Prompt:
Where a line below holds the string "eine", copy that line.

Data:
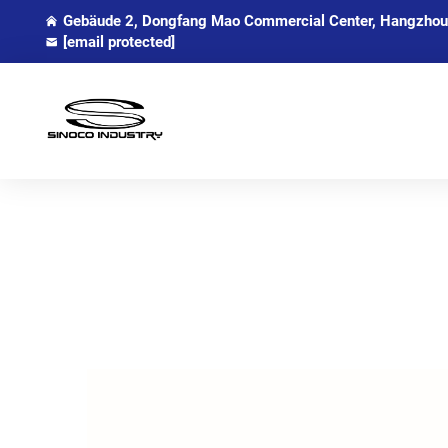
Gebäude 2, Dongfang Mao Commercial Center, Hangzhou,
[email protected]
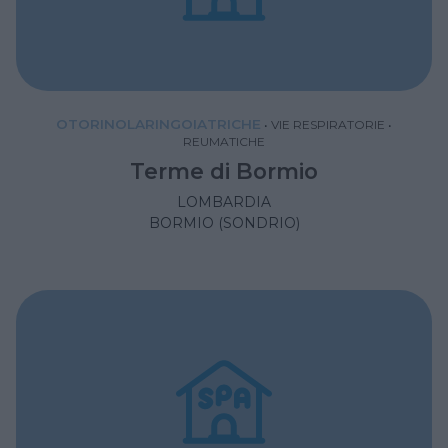
OTORINOLARINGOIATRICHE
•
VIE RESPIRATORIE
•
REUMATICHE
Terme di Bormio
LOMBARDIA
BORMIO (SONDRIO)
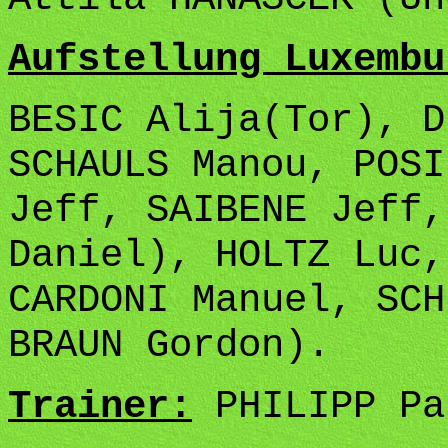
Aufstellung Luxembu
BESIC Alija(Tor), D
SCHAULS Manou, POSI
Jeff, SAIBENE Jeff,
Daniel), HOLTZ Luc,
CARDONI Manuel, SCH
BRAUN Gordon).
Trainer:
PHILIPP Pa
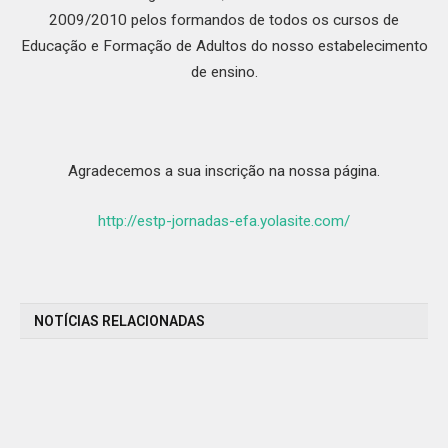
2009/2010 pelos formandos de todos os cursos de
Educação e Formação de Adultos do nosso estabelecimento
de ensino.
Agradecemos a sua inscrição na nossa página.
http://estp-jornadas-efa.yolasite.com/
NOTÍCIAS RELACIONADAS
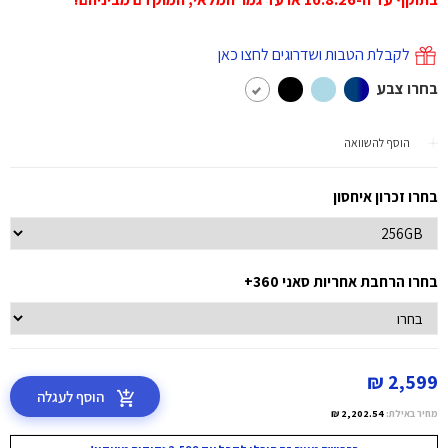
לקבלת הטבות ושדרוגים לחצו כאן
בחרו צבע
הוסף להשוואה
בחרו זכרון איחסון
בחרו הרחבת אחריות סאני 360+
2,599 ₪
הוסף לעגלה
מחיר באילת:
2,202.54 ₪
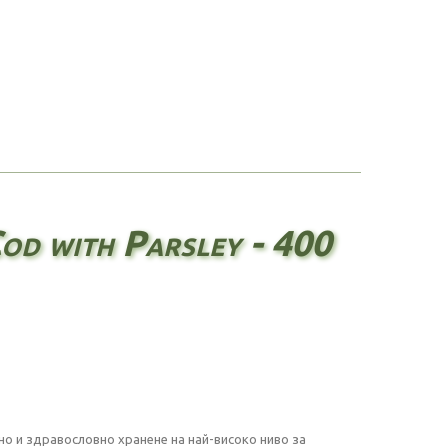
d with Parsley - 400
но и здравословно хранене на най-високо ниво за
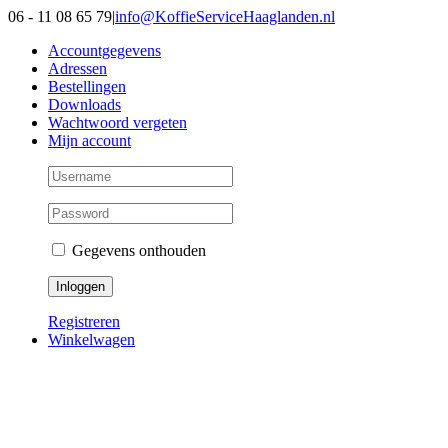
Ga
06 - 11 08 65 79
|
info@KoffieServiceHaaglanden.nl
naar
Accountgegevens
inhoud
Adressen
Bestellingen
Downloads
Wachtwoord vergeten
Mijn account
Gegevens onthouden
Registreren
Winkelwagen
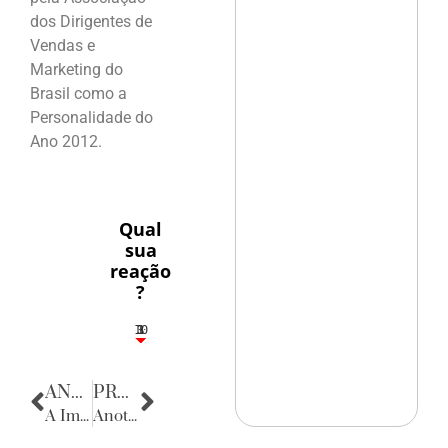
dos Dirigentes de
Vendas e
Marketing do
Brasil como a
Personalidade do
Ano 2012.
Qual
sua
reação
?
10
3
1
1
3
ANTERIOR
PRÓXIMA
A Imprensa segundo Jorge José
Anotações do Cotidiano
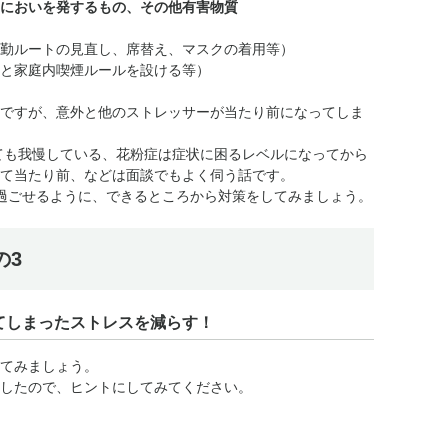
においを発するもの、その他有害物質
勤ルートの見直し、席替え、マスクの着用等）
と家庭内喫煙ルールを設ける等）
ですが、意外と他のストレッサーが当たり前になってしま
ても我慢している、花粉症は症状に困るレベルになってから
て当たり前、などは面談でもよく伺う話です。
過ごせるように、できるところから対策をしてみましょう。
の3
てしまったストレスを減らす！
てみましょう。
したので、ヒントにしてみてください。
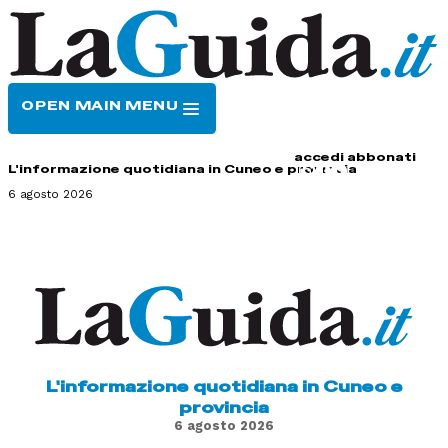
OPEN MAIN MENU
HOME
CONTATTI
accedi
abbonati
L'informazione quotidiana in Cuneo e provincia
6 agosto 2026
L'informazione quotidiana in Cuneo e
provincia
6 agosto 2026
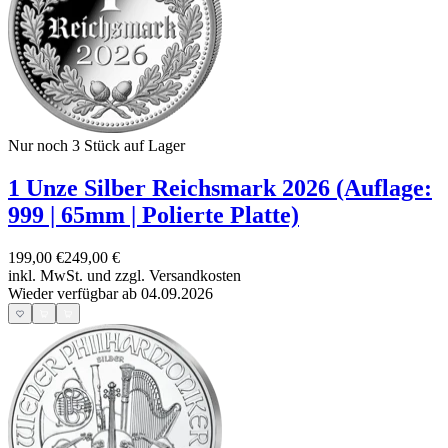
Nur noch 3
Stück auf Lager
1 Unze Silber Reichsmark 2026 (Auflage:
999 | 65mm | Polierte Platte)
199,00 €
249,00 €
inkl. MwSt. und
zzgl. Versandkosten
Wieder verfügbar ab 04.09.2026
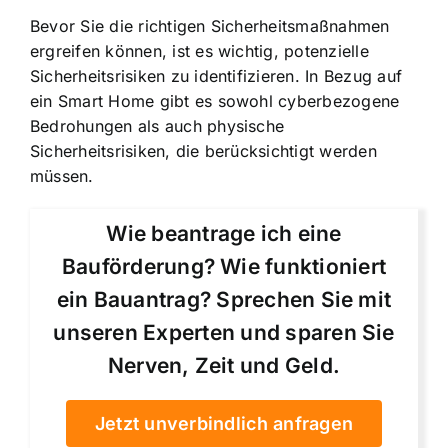
Bevor Sie die richtigen Sicherheitsmaßnahmen
ergreifen können, ist es wichtig,
potenzielle
Sicherheitsrisiken zu identifizieren
. In Bezug auf
ein Smart Home gibt es sowohl cyberbezogene
Bedrohungen als auch physische
Sicherheitsrisiken, die berücksichtigt werden
müssen.
Wie beantrage ich eine
Bauförderung? Wie funktioniert
ein Bauantrag? Sprechen Sie mit
unseren Experten und sparen Sie
Nerven, Zeit und Geld.
Jetzt unverbindlich anfragen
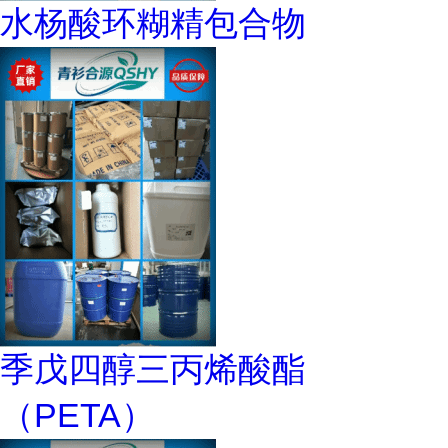
水杨酸环糊精包合物
季戊四醇三丙烯酸酯
（PETA）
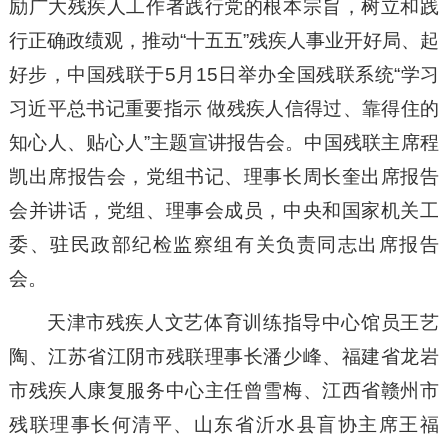
励广大残疾人工作者践行党的根本宗旨，树立和践
行正确政绩观，推动“十五五”残疾人事业开好局、起
好步，中国残联于5月15日举办全国残联系统“学习
习近平总书记重要指示 做残疾人信得过、靠得住的
知心人、贴心人”主题宣讲报告会。中国残联主席程
凯出席报告会，党组书记、理事长周长奎出席报告
会并讲话，党组、理事会成员，中央和国家机关工
委、驻民政部纪检监察组有关负责同志出席报告
会。
天津市残疾人文艺体育训练指导中心馆员王艺
陶、江苏省江阴市残联理事长潘少峰、福建省龙岩
市残疾人康复服务中心主任曾雪梅、江西省赣州市
残联理事长何清平、山东省沂水县盲协主席王福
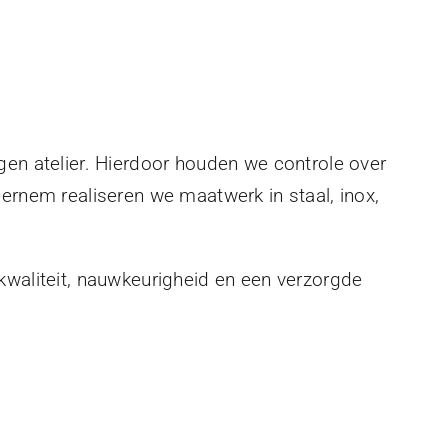
gen atelier. Hierdoor houden we controle over
eernem realiseren we maatwerk in staal, inox,
kwaliteit, nauwkeurigheid en een verzorgde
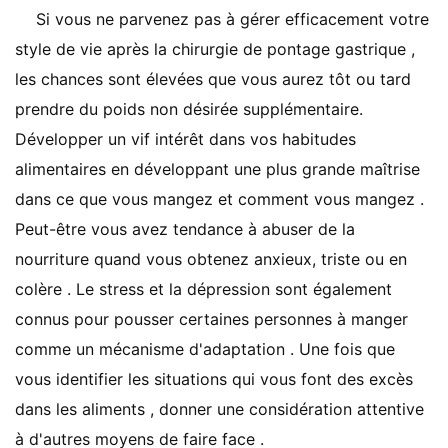
Si vous ne parvenez pas à gérer efficacement votre
style de vie après la chirurgie de pontage gastrique ,
les chances sont élevées que vous aurez tôt ou tard
prendre du poids non désirée supplémentaire.
Développer un vif intérêt dans vos habitudes
alimentaires en développant une plus grande maîtrise
dans ce que vous mangez et comment vous mangez .
Peut-être vous avez tendance à abuser de la
nourriture quand vous obtenez anxieux, triste ou en
colère . Le stress et la dépression sont également
connus pour pousser certaines personnes à manger
comme un mécanisme d'adaptation . Une fois que
vous identifier les situations qui vous font des excès
dans les aliments , donner une considération attentive
à d'autres moyens de faire face .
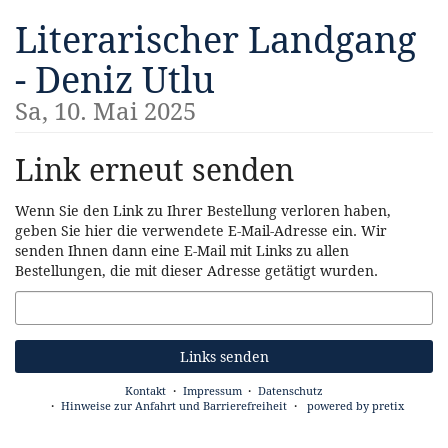
Zum
Literarischer Landgang
Haupt-
Inhalt
- Deniz Utlu
springen
Sa, 10. Mai 2025
Link erneut senden
Wenn Sie den Link zu Ihrer Bestellung verloren haben,
geben Sie hier die verwendete E-Mail-Adresse ein. Wir
senden Ihnen dann eine E-Mail mit Links zu allen
Bestellungen, die mit dieser Adresse getätigt wurden.
E-
Mail
Links senden
Kontakt
Impressum
Datenschutz
Hinweise zur Anfahrt und Barrierefreiheit
powered by pretix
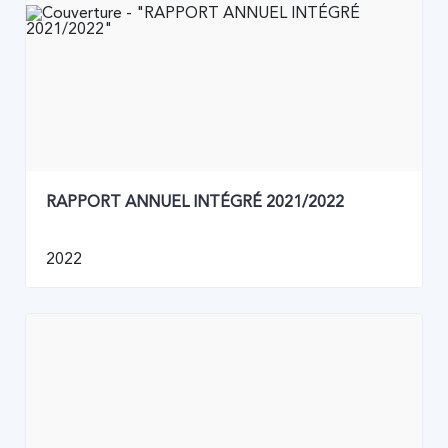
RAPPORT ANNUEL INTÉGRÉ 2021/2022
2022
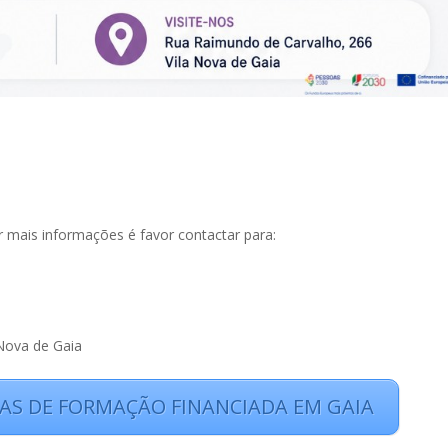
r mais informações é favor contactar para:
Nova de Gaia
TAS DE FORMAÇÃO FINANCIADA EM GAIA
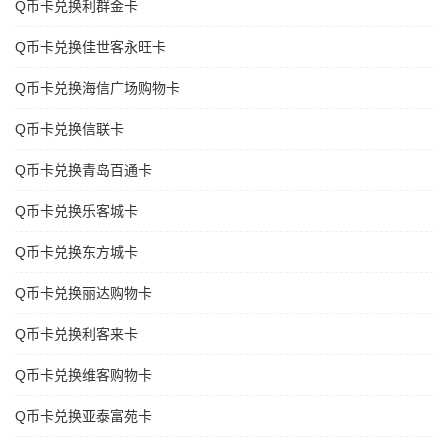
Q币卡兑换利群金卡
Q币卡兑换佳世客永旺卡
Q币卡兑换海信广场购物卡
Q币卡兑换信联卡
Q币卡兑换青岛百通卡
Q币卡兑换乐客城卡
Q币卡兑换东方城卡
Q币卡兑换丽达购物卡
Q币卡兑换利客来卡
Q币卡兑换维客购物卡
Q币卡兑换亚泰富苑卡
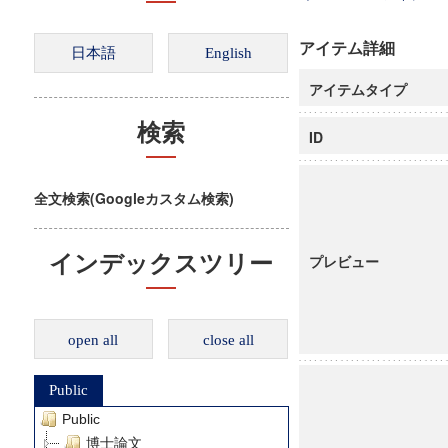
アイテム詳細
アイテムタイプ
検索
ID
全文検索(Googleカスタム検索)
インデックスツリー
プレビュー
open all
close all
Public
Public
博士論文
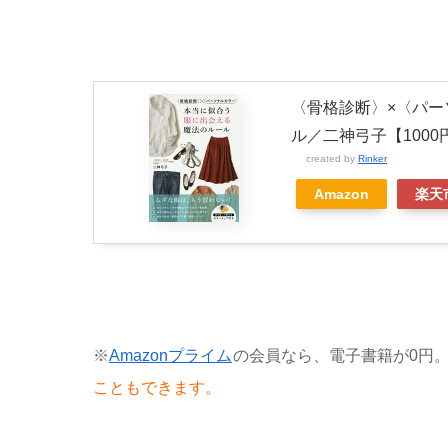
〈骨格診断〉×〈パ
ル／二神弓子【100
created by
Rinker
Amazon
楽天
※
Amazonプライム
の会員なら、電子書籍が0円
こともできます。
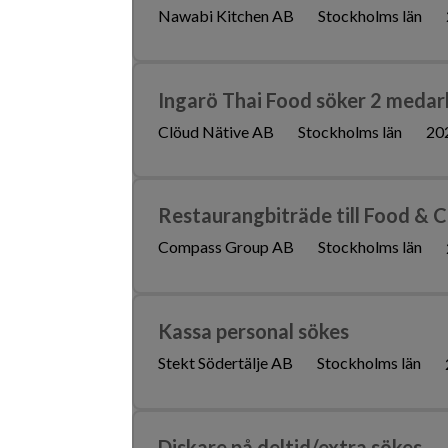
Nawabi Kitchen AB
Stockholms län
Ingarö Thai Food söker 2 medar
Clöud Nätive AB
Stockholms län
20
Restaurangbiträde till Food & 
Compass Group AB
Stockholms län
Kassa personal sökes
Stekt Södertälje AB
Stockholms län
Diskare på deltid/extra sökes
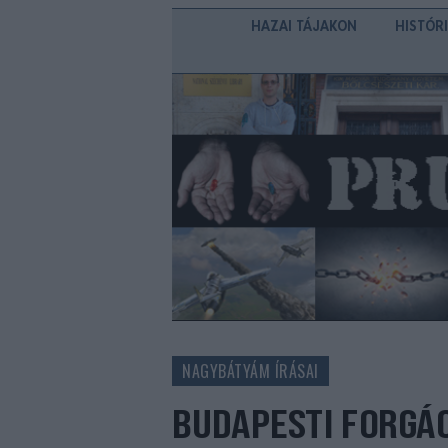
HAZAI TÁJAKON
HISTÓR
NAGYBÁTYÁM ÍRÁSAI
BUDAPESTI FORGÁC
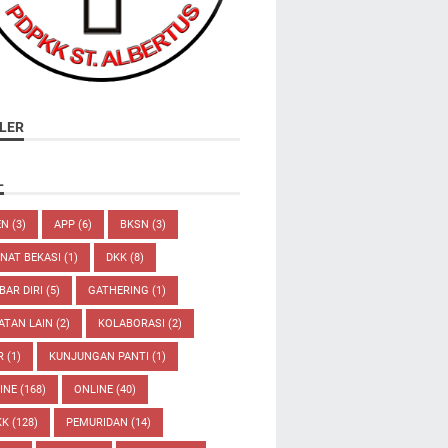
LER
L
EN
(3)
APP
(6)
BKSN
(3)
NAT BEKASI
(1)
DKK
(8)
AR DIRI
(5)
GATHERING
(1)
ATAN LAIN
(2)
KOLABORASI
(2)
R
(1)
KUNJUNGAN PANTI
(1)
INE
(168)
ONLINE
(40)
KK
(128)
PEMURIDAN
(14)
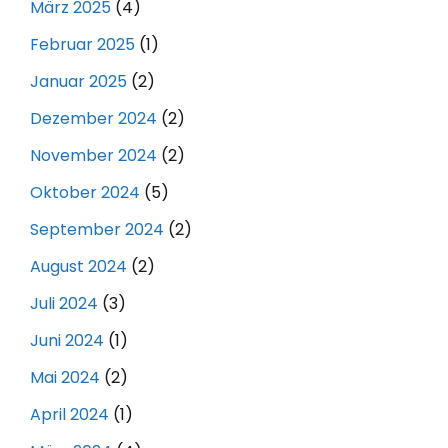
März 2025
(4)
Februar 2025
(1)
Januar 2025
(2)
Dezember 2024
(2)
November 2024
(2)
Oktober 2024
(5)
September 2024
(2)
August 2024
(2)
Juli 2024
(3)
Juni 2024
(1)
Mai 2024
(2)
April 2024
(1)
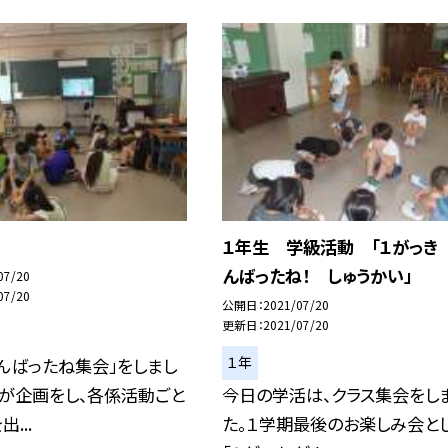
１年生 学級活動 「１がっき
んばったね！ しゅうかい」
07/20
07/20
公開日
2021/07/20
更新日
2021/07/20
１年
んばったね集会」をしまし
が企画をし、各係活動ごと
今日の学活は、クラス集会をし
...
た。１学期最後のお楽しみ会と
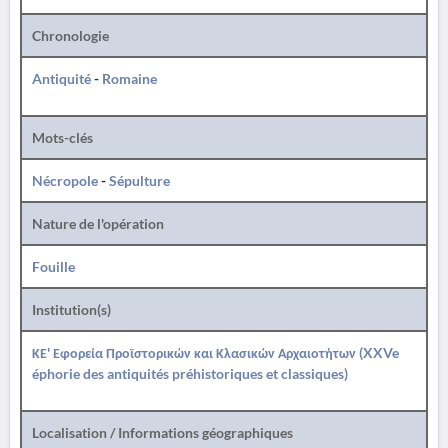
Chronologie
Antiquité
-
Romaine
Mots-clés
Nécropole
-
Sépulture
Nature de l'opération
Fouille
Institution(s)
ΚΕ' Εφορεία Προϊστορικών και Κλασικών Αρχαιοτήτων (XXVe
éphorie des antiquités préhistoriques et classiques)
Localisation / Informations géographiques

Task result:
Wie beantrage ich eine
senden Ihnen dann eine E-Mail mit Links zu allen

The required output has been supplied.